Остановившись, переведя дух, чтобы не совершить непоправимого, я накрыл ладонью его плоть, чтобы приласкать рукой, чтобы подвести к краю мягко, самому не боясь сорваться раньше. Джонатан кивнул, принимая мою инициативу, и стал вскидывать бедра на мои движения, начиная дышать чаще и тяжелее. Одной рукой он держал меня за лицо и смотрел — почему он смотрел, зачем он смотрел, я не понимал, — в глаза, в самую суть, словно бы чародействуя.
«Я прошу твоей любви» — сорвалось, когда он закончил, когда вновь наградил меня улыбкой.

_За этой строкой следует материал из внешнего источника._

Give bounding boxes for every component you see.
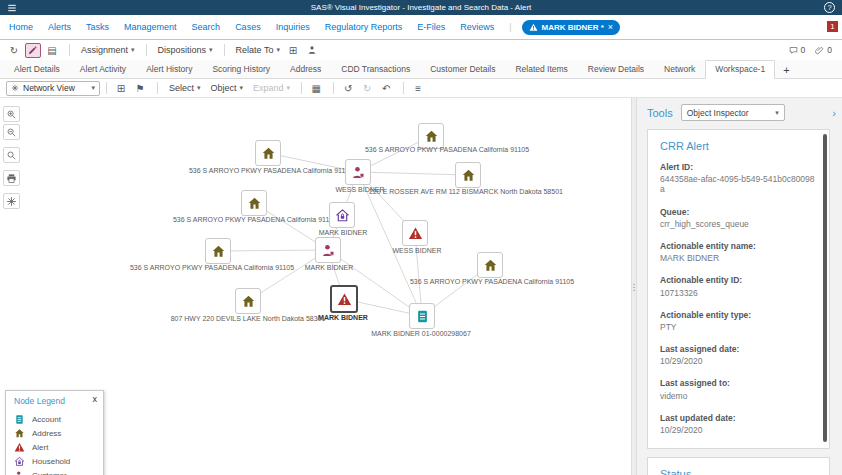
tab-workspace-1[interactable]: Workspace-1 bbox=[705, 60, 775, 79]
notification-badge[interactable]: 1 bbox=[827, 21, 838, 32]
nav-item-tasks[interactable]: Tasks bbox=[86, 22, 109, 32]
open-alert-pill[interactable]: MARK BIDNER * × bbox=[522, 20, 621, 35]
edit-icon[interactable] bbox=[25, 43, 41, 58]
expand-dropdown[interactable]: Expand ▾ bbox=[253, 83, 290, 93]
network-canvas[interactable]: Node Legend x AccountAddressAlertHouseho… bbox=[0, 98, 631, 475]
node-alert[interactable] bbox=[402, 220, 428, 246]
view-selector-value: Network View bbox=[23, 83, 87, 93]
node-address[interactable] bbox=[205, 238, 231, 264]
assignment-dropdown[interactable]: Assignment ▾ bbox=[81, 45, 135, 55]
field-label: Actionable entity name: bbox=[660, 241, 817, 251]
field-value: PTY bbox=[660, 322, 817, 332]
redo-icon[interactable]: ↻ bbox=[359, 81, 375, 96]
add-tab-button[interactable]: + bbox=[775, 64, 797, 78]
tools-panel-header: Tools Object Inspector ▾ › bbox=[637, 104, 842, 121]
node-legend-title: Node Legend bbox=[14, 396, 95, 406]
collapse-panel-icon[interactable]: › bbox=[832, 107, 836, 119]
nav-item-alerts[interactable]: Alerts bbox=[48, 22, 71, 32]
attachment-count: 0 bbox=[827, 45, 832, 55]
node-address[interactable] bbox=[235, 288, 261, 314]
card-title: CRR Alert bbox=[660, 140, 817, 152]
reset-layout-icon[interactable]: ↶ bbox=[378, 81, 394, 96]
node-household[interactable] bbox=[329, 202, 355, 228]
tab-alert-activity[interactable]: Alert Activity bbox=[70, 60, 136, 79]
node-address[interactable] bbox=[255, 140, 281, 166]
flag-icon[interactable]: ⚑ bbox=[132, 81, 148, 96]
close-icon[interactable]: × bbox=[608, 22, 613, 32]
app-menu-icon[interactable] bbox=[7, 3, 17, 13]
dispositions-dropdown[interactable]: Dispositions ▾ bbox=[158, 45, 213, 55]
tab-network[interactable]: Network bbox=[654, 60, 705, 79]
undo-icon[interactable]: ↺ bbox=[340, 81, 356, 96]
chevron-down-icon: ▾ bbox=[131, 46, 135, 54]
add-to-workspace-icon[interactable]: ⊞ bbox=[285, 43, 301, 58]
nav-item-regulatory-reports[interactable]: Regulatory Reports bbox=[325, 22, 403, 32]
tab-address[interactable]: Address bbox=[280, 60, 331, 79]
tab-customer-details[interactable]: Customer Details bbox=[420, 60, 505, 79]
tab-cdd-transactions[interactable]: CDD Transactions bbox=[331, 60, 420, 79]
tab-alert-history[interactable]: Alert History bbox=[136, 60, 202, 79]
field-label: Last updated by: bbox=[660, 447, 817, 449]
field-actionable-entity-id-: Actionable entity ID:10713326 bbox=[660, 275, 817, 297]
layout-icon[interactable] bbox=[3, 193, 20, 209]
chevron-down-icon: ▾ bbox=[287, 84, 291, 92]
nav-item-inquiries[interactable]: Inquiries bbox=[276, 22, 310, 32]
legend-item-household: Household bbox=[14, 454, 95, 468]
close-icon[interactable]: x bbox=[93, 394, 98, 404]
node-customer[interactable] bbox=[315, 237, 341, 263]
nav-item-management[interactable]: Management bbox=[124, 22, 177, 32]
network-toolbar: Network View ▾ ⊞ ⚑ Select ▾ Object ▾ Exp… bbox=[0, 79, 842, 98]
account-icon bbox=[14, 414, 25, 425]
refresh-icon[interactable]: ↻ bbox=[6, 43, 22, 58]
select-dropdown[interactable]: Select ▾ bbox=[169, 83, 201, 93]
nav-item-reviews[interactable]: Reviews bbox=[460, 22, 494, 32]
node-address[interactable] bbox=[241, 190, 267, 216]
scrollbar-thumb[interactable] bbox=[823, 134, 827, 442]
chevron-down-icon: ▾ bbox=[775, 109, 779, 117]
card-title: Status bbox=[660, 468, 817, 475]
overview-list-icon[interactable]: ≡ bbox=[410, 81, 426, 96]
add-window-icon[interactable]: ⊞ bbox=[113, 81, 129, 96]
divider bbox=[69, 44, 70, 56]
view-selector[interactable]: Network View ▾ bbox=[6, 81, 100, 96]
workspace-tabs: Alert DetailsAlert ActivityAlert History… bbox=[0, 60, 842, 79]
paperclip-icon bbox=[815, 46, 824, 55]
node-account[interactable] bbox=[409, 303, 435, 329]
tab-alert-details[interactable]: Alert Details bbox=[4, 60, 70, 79]
relate-to-dropdown[interactable]: Relate To ▾ bbox=[236, 45, 280, 55]
zoom-in-icon[interactable] bbox=[3, 106, 20, 122]
field-queue-: Queue:crr_high_scores_queue bbox=[660, 207, 817, 229]
node-label: MARK BIDNER bbox=[319, 229, 368, 236]
nav-item-home[interactable]: Home bbox=[9, 22, 33, 32]
person-icon[interactable] bbox=[304, 43, 320, 58]
assignment-label: Assignment bbox=[81, 45, 128, 55]
nav-item-e-files[interactable]: E-Files bbox=[417, 22, 445, 32]
household-icon bbox=[14, 456, 25, 467]
comments-button[interactable]: 0 bbox=[789, 45, 806, 55]
attachments-button[interactable]: 0 bbox=[815, 45, 832, 55]
node-address[interactable] bbox=[477, 252, 503, 278]
node-address[interactable] bbox=[455, 162, 481, 188]
help-icon[interactable]: ? bbox=[824, 2, 835, 13]
card-crr-alert: CRR AlertAlert ID:644358ae-afac-4095-b54… bbox=[647, 129, 830, 449]
tool-selector[interactable]: Object Inspector ▾ bbox=[681, 104, 785, 121]
node-customer[interactable] bbox=[345, 159, 371, 185]
note-icon[interactable]: ▤ bbox=[44, 43, 60, 58]
nav-item-search[interactable]: Search bbox=[192, 22, 221, 32]
edge-n9-n8 bbox=[218, 250, 328, 251]
field-last-assigned-to-: Last assigned to:videmo bbox=[660, 378, 817, 400]
nav-item-cases[interactable]: Cases bbox=[235, 22, 261, 32]
tab-related-items[interactable]: Related Items bbox=[505, 60, 577, 79]
tab-scoring-history[interactable]: Scoring History bbox=[202, 60, 280, 79]
legend-label: Account bbox=[32, 415, 61, 424]
node-alert-selected[interactable] bbox=[330, 285, 358, 313]
customer-icon bbox=[14, 470, 25, 475]
zoom-out-icon[interactable] bbox=[3, 124, 20, 140]
print-icon[interactable] bbox=[3, 170, 20, 186]
layout-grid-icon[interactable]: ▦ bbox=[308, 81, 324, 96]
zoom-fit-icon[interactable] bbox=[3, 147, 20, 163]
object-dropdown[interactable]: Object ▾ bbox=[211, 83, 244, 93]
node-label: 536 S ARROYO PKWY PASADENA California 91… bbox=[173, 216, 337, 223]
tab-review-details[interactable]: Review Details bbox=[578, 60, 654, 79]
tool-selector-value: Object Inspector bbox=[687, 108, 749, 118]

«Любовь страшнее, чем война», — он сочувственно огладил мое лицо.
И мне казалось, что он знал, о чем говорил. Знал, потому что любил кого-то.
Утро встретило меня тишиной, пасмурным небом и пеплом в камине. Не было в постели ни любовника, ни оставленного на столе бокала от вина — стало быть, постаралась прислуга, и Джонатан покинул меня сразу же, стоило только заснуть утомленным от выпитого скотча и неожиданной близости. В голове не было ни одной мысли, кроме одной — не бывает у людей таких ярких глаз. Впрочем, Джонатан был самым удивительным человеком, которого я встречал.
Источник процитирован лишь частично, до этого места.